An agreement on credit policy wouldn’t tie the Fed’s hands when it comes to emergencies, such as the weekend last March when Bear Stearns Cos. collapsed. Many of the current lending facilities were created with a lag.

For example, the Fed announced the creation of the Term Asset-Backed Securities Loan Facility (TALF) in November that won’t be operational until next month. The $200 billion facility will increase credit availability to consumers and small businesses.

Off-Budget Spending

Poole says there’s very little difference between what the Fed is doing and what the federal government does in “providing loans through the Small Business Administration or Export-Import Banks.” These types of loans, directed at specific sectors of the economy, “need to be authorized through the federal budget process and financed by securities sales and tax revenue, not by printing money,” he says.
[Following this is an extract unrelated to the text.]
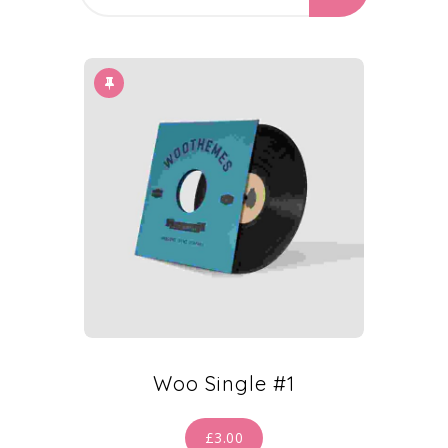
Woo Single #1
£
3.00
The Fed has expanded its balance sheet with assets no one wants. Short-term loans to companies (commercial paper) and banks can be rolled off quickly and easily. Not so with the $500 billion of mortgage-backed securities the Fed is buying and holding to maturity, Poole says.

It will be difficult enough for the Fed to contract its balance sheet in a timely fashion to head off future inflation. A bigger challenge will be unwinding the credit extended to various sectors of the economy because its actions “create a lot of vested interests,” Poole says. “Wouldn’t (House Financial Services Committee Chairman) Barney Frank be happy to see the Fed permanently involved in the housing market?”

As with most things, an ounce of prevention is the best cure. If the Fed had listened to Goodfriend back in 1994, investors might not be confused over the Fed’s credit policy today.

(Caroline Baum, author of “Just What I Said,” is a Bloomberg News columnist. The opinions expressed are her own.)